The argument is straightforward: the more granular your graphql federation metrics, the better your decisions — about deprecation, scaling, debugging, and SLA compliance. That's what makes field-level observability not a nice-to-have, but the foundation of a well-run federated graph.
Frequently Asked Questions (FAQ)
Field-level metrics track per-field request count, latency, error rate, and client usage across a federated graph. Instead of seeing aggregate numbers at the operation level, you get visibility into each individual field — how often it's queried, how fast it resolves, and which clients depend on it. This granularity matters because in a federated architecture, a single query can touch fields owned by multiple subgraphs, and operation-level metrics can't tell you which field or which subgraph is the bottleneck.
Effective graphql federation monitoring combines three layers: field-level metrics for granular visibility into what's happening across your federated graph, distributed tracing for request-level debugging when something goes wrong, and alerting on per-field latency and error thresholds to catch problems early. OpenTelemetry is the standard that ties these together — it lets you export traces and metrics to whatever observability stack you already run, without locking you into a single vendor.
Metrics aggregate: how often a field is queried, its average latency, its error rate over time. Traces show individual request paths: this specific query took 800ms because the `author` field waited on a slow database call in the Users subgraph. You need both. Metrics surface trends and let you spot regressions. Traces let you debug specific incidents and understand exactly where time is spent across subgraphs.
Yes. Open-source federation platforms like Cosmo provide field-level analytics, distributed tracing, and Prometheus metrics export — all under the Apache 2.0 license. Because Cosmo supports native OpenTelemetry export, your observability data flows to whatever backend you choose: Jaeger, Grafana, Datadog, or your own infrastructure. No proprietary dependencies, and you can self-host the entire stack.

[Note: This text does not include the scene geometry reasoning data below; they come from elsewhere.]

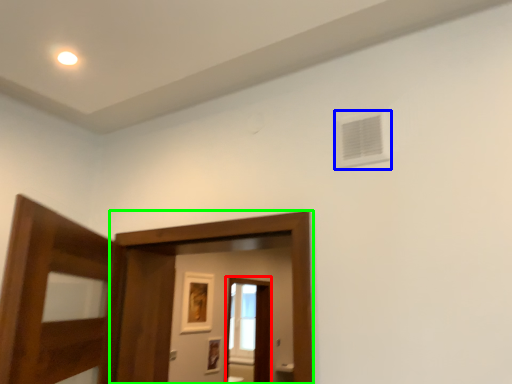 Question: Which object is positioned farthest from screen door (highlighted by a red box)? Select from air conditioning (highlighted by a blue box) and screen door (highlighted by a green box).

Choices:
 (A) air conditioning
 (B) screen door

Answer: (A) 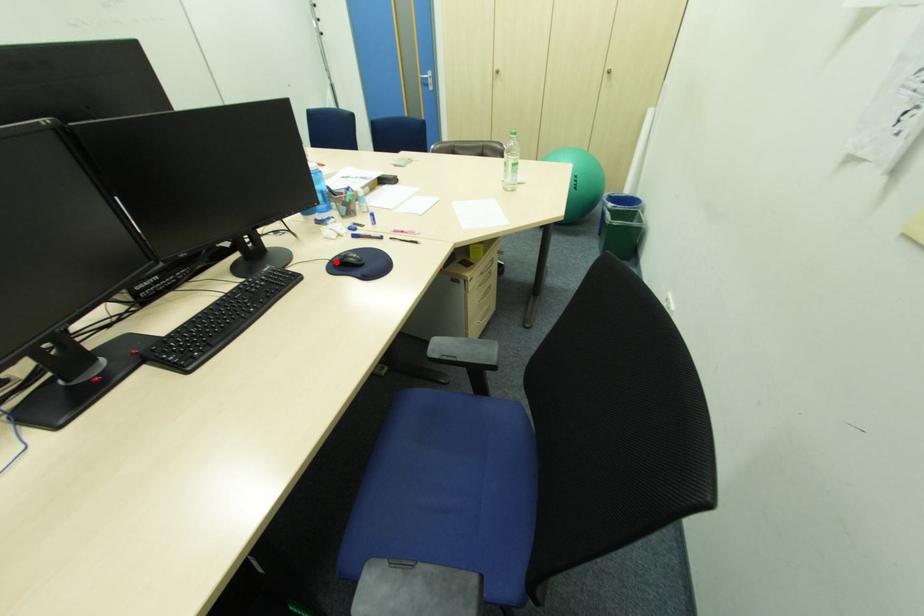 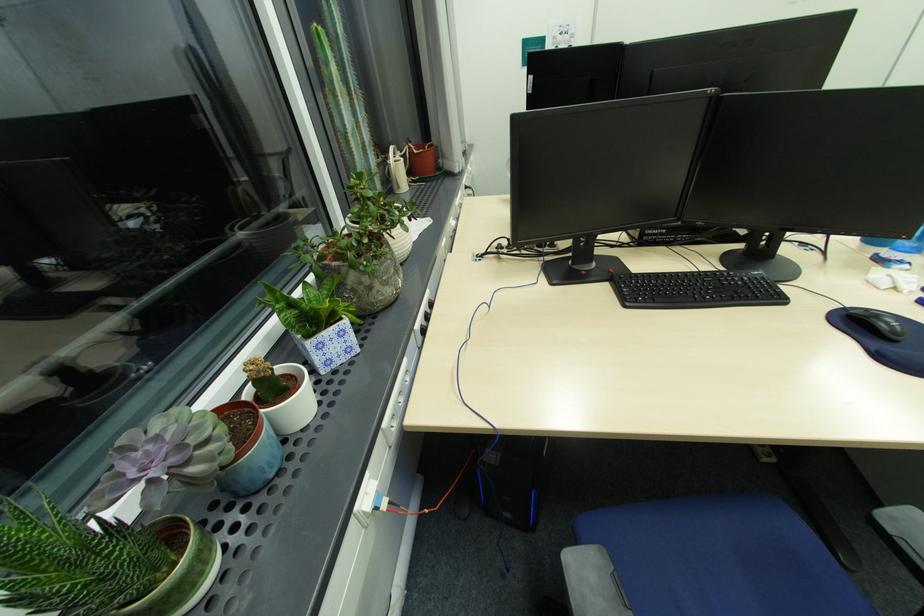 Where in the second image is the point corresponding to the highlighted location from the first image?

(849, 310) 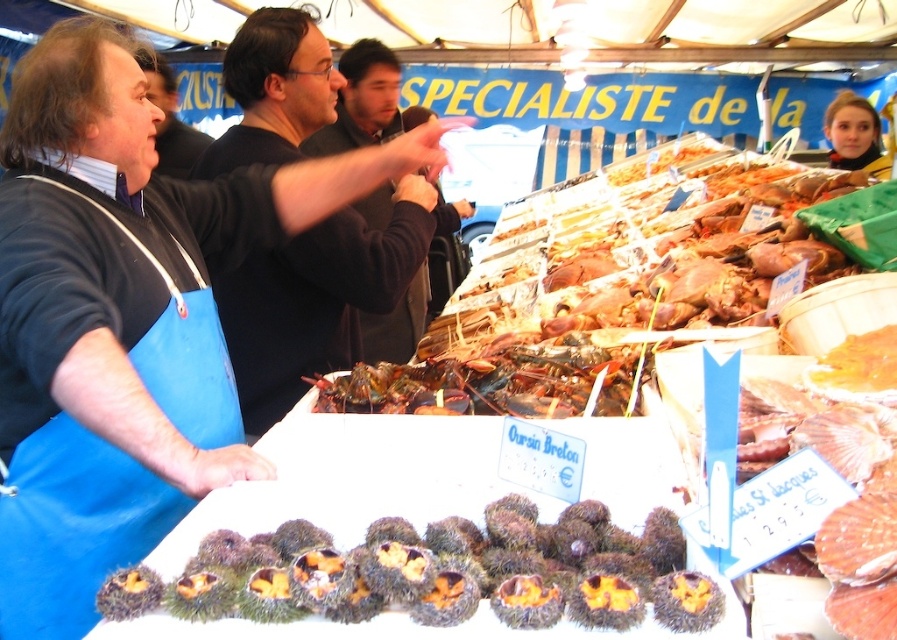 You are a customer at the seafood market and want to know if the brown fuzzy sea urchins at center can fit inside the black sweater at center. Can they fit vertically?

The brown fuzzy sea urchins at center is not as tall as black sweater at center, so they can fit vertically inside the black sweater at center. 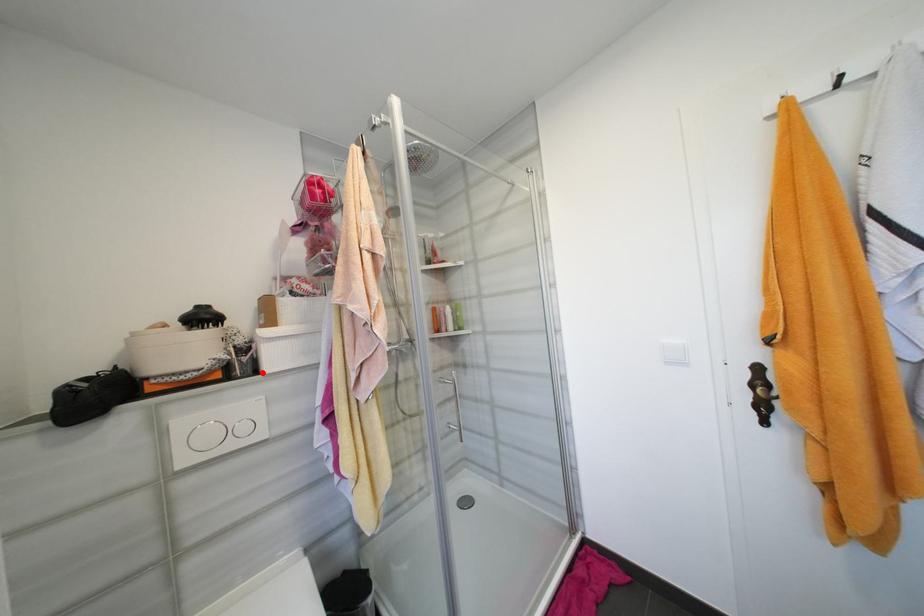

Field usage data shows you exactly which fields are actively queried, by which clients, and when they were last accessed. Instead of marking a field as `@deprecated` and hoping for the best, you can check whether any client has queried it in the past month, identify the specific teams that depend on it, and coordinate the migration before you remove it. This evidence base turns deprecation from a guessing game into a defined workflow.